OnePlus 7 Pro review: OnePlus went all out on its first super-premium phone, and created something incredible
OnePlus takes the war on bezels very seriously.
Having valiantly whittled down the notch of last year’s OnePlus 6T to a single-lens nipple-nubbin, zealous OnePlus engineers have obliterated it completely in the newly launched OnePlus 7 Pro. Announced this week, the company’s very first premium, no-holds-barred flagship is nothin’ but screen – top to bottom, left to right – with a gently curved glass display that seems to flow over the edge of the device, like a Samsung Galaxy.
To achieve this, the selfie camera has been moved from the face of the phone and hidden inside the handset, popping up only when it’s needed, and peeking out of the top of the phone like an inquisitive mole. The camera takes just half a second to deploy, which is quick enough that you won’t spot it when it pops up and back down when unlocking the phone with facial recognition.

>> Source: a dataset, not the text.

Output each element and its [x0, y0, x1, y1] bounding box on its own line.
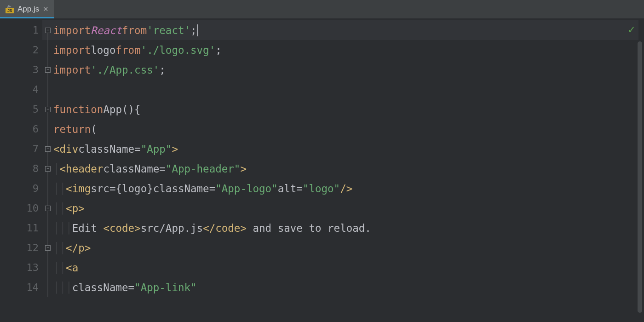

The periscope-style camera is designed to be dust and water resistant (though the phone is still not officially rated for taking a plunge), and OnePlus says that the mechanism has been stress tested 300,000 times to ensure durability (that’s the equivalent of 150 times a day for five years). Cleverly, if the phone’s accelerometer senses that the device has been dropped, the quick thinking selfie camera will retreat into the safety of the phone like a frightened tortoise before it hits the ground.
That repositioned selfie camera has made room for the best display ever on a OnePlus phone, and what just might be the best display of any phone on the market. The 6.67-inch QHD+ resolution OLED screen is simply stunning, and runs at a super slick 90Hz refresh rate – 50 per cent faster than most other phones, even the newest iPhones – making it look uncannily smooth and fluid when scrolling and during app and menu animations. This kind of tinkering around the margins is something of an obsession for OnePlus designers, who routinely shave nanoseconds off stock Android animations in service of an imperceptibly slicker and more responsive user experience. The graduation to a screen that’s finally capable of rendering the meticulously keyframed animations of their custom-built OxygenOS feels like a culmination of that unwavering fixation on smoothness.
Powering everything is a beefy set of specs, the top-end gear OnePlus could never afford to stick in its cheaper phones, including a new UFS 3.0 storage standard that chucks data around at speeds nine times faster than every other phone on the market. Jargon aside, from app launching to the in-screen fingerprint scanner, everything about this phone feels very quick.
The embiggened 4,000mAh battery is capacious enough to fuel the entire shebang for a day and a half before it needs a recharge, and OnePlus’s proprietary Warp Charge tech can dump a load of power into the battery with just a few minute’s charging, though one drawback is the lack of wireless charging.
Round the back are three more cameras, one of them wide-angle, another telephoto. The quality is on par with other premium Android phones, and while it won’t match the Pixel 3 in low-light and night-time shooting, photographs look crisp and colourful in a range of conditions.
At £649 this is the most expensive phone that OnePlus has made, but it still costs a lot less than the phones it goes toe to toe with. The Galaxy S10 Plus, by comparison, will leave an £899 sized hole in your bank balance. You’ll struggle to see where compromises have been made to bring the price down by that much – there’s no wireless charging, for example, but that’s unlikely to be a clincher for many – and that makes the OnePlus 7 Pro the Android phone to beat at the premium end of the market. It’s an astonishing phone at an astonishing price.